Experimental program
Comparison scheme
Effect test

Embodiment 1

[0037] Example 1 Isolation and culture of 4T1 cells

[0038] This implementation provides a method for separating and culturing 4T1 cells, the steps of which are as follows:

[0039] (1) Take the isolated fresh breast cancer tissue samples for pretreatment, and cut 1 cm from the area where the tissue sample is intact and contains a lot of tumor tissue. 3 size organization block;

[0040] (2) Cut the tissue blocks in the above steps into 1mm 3 size of tissue fragments;

[0041] (3) Wash the isolated tissue block twice in PBS, put it into a 5mL Ep tube filled with collagenase I, use ophthalmic scissors, cut the tissue into pieces, and digest for 3 minutes;

[0042] (4) Add DMEM / F12 medium containing 10% fetal bovine serum equal to the volume of collagenase I to the Ep tube;

[0043] (5) Use a centrifuge to centrifuge at 1000rpm for 3 minutes, discard the supernatant after centrifugation, and move the remaining cell pellets and tissue pieces to 25cm 2 In the culture bottle, ...

Embodiment 2

[0050] Subculture of Example 2 4T1 cells

[0051] Experimental method: Remove the medium and tissue pieces from the cells that produce colonies, and add PBS to wash, discard the PBS after washing; add trypsin to the cell culture flask that discarded the PBS, so that the trypsin evenly covers all the cells Above, digest at 37°C for 0.5-1min; after digestion, add complete medium to stop digestion, pipette the cells to make a cell suspension; transfer the cell suspension to a centrifuge at 1000rpm for 3min to collect the cell pellet; Add complete medium to the pellet, and after the cell pellet is resuspended, subculture one bottle of cells into two bottles of cells to continue culturing.

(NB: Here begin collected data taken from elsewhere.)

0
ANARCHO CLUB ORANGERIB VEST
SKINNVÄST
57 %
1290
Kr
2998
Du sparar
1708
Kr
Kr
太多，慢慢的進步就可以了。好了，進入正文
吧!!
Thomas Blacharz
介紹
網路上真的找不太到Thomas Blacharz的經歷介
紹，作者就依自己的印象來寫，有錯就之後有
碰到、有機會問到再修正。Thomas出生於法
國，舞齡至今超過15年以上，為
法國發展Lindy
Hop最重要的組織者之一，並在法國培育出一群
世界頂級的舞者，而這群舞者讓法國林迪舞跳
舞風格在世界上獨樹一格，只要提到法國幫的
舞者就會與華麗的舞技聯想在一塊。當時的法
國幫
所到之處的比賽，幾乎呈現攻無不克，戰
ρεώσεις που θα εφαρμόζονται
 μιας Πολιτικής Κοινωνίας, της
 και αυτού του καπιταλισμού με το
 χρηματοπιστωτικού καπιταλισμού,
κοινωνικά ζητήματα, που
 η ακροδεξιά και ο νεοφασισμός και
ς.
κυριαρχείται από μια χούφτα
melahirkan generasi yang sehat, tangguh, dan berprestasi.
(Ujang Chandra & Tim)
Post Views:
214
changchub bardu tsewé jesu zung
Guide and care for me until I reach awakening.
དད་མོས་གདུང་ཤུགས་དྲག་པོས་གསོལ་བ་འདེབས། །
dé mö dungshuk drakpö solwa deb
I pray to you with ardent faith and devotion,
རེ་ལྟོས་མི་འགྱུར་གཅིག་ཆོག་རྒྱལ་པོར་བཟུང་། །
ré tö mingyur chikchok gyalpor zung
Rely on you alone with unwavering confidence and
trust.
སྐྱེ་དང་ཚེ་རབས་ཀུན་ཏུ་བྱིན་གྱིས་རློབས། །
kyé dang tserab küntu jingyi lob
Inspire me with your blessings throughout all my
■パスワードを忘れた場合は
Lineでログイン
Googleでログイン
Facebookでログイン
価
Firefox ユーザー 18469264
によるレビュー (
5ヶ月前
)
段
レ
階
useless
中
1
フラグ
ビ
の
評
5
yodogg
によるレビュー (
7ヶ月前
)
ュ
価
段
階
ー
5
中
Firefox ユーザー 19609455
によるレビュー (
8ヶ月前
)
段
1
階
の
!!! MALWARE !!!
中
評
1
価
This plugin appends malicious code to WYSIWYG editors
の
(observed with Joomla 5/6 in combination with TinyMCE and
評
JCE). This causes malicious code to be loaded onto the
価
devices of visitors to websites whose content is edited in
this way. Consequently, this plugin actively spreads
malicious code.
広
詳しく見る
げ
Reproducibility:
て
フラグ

[0052] Observation under the microscope: at 48h, a small amount of small long spindle-shaped or spindle-shaped adherent cells can be seen scattered; cultivated to the 7th day (such as figure 1 As shown), the originally scattered long spindle cells grow in colonies, and there are gaps between t...

Embodiment 3

[0053] Embodiment 3 Comparison of commercially available 4T1 cell viability with the 4T1 cell viability obtained by the present invention

[0054] For the culture method of the purchased mouse breast cancer tumor cells, use the method suggested in the manual, change the medium every other day, and use 0.25% trypsin to digest for 3 minutes when the cell density reaches 90%. However, the culture method of the present invention is used for extracting and culturing primary mouse breast cancer cells from the mouse breast cancer tumor tissue. At the same time, a control group is set, and the culture method of the control group is the same as that in Example 1, the difference being that the time for changing the liquid for the first time after cell extraction is 6h, and the interval between changing the liquid is 6h; after replacing 89%DMEM / F12+10 After the complete medium of %FBS + 1% third antibody, culture until the cell confluency reaches over 80% before subsequent treatment. Th...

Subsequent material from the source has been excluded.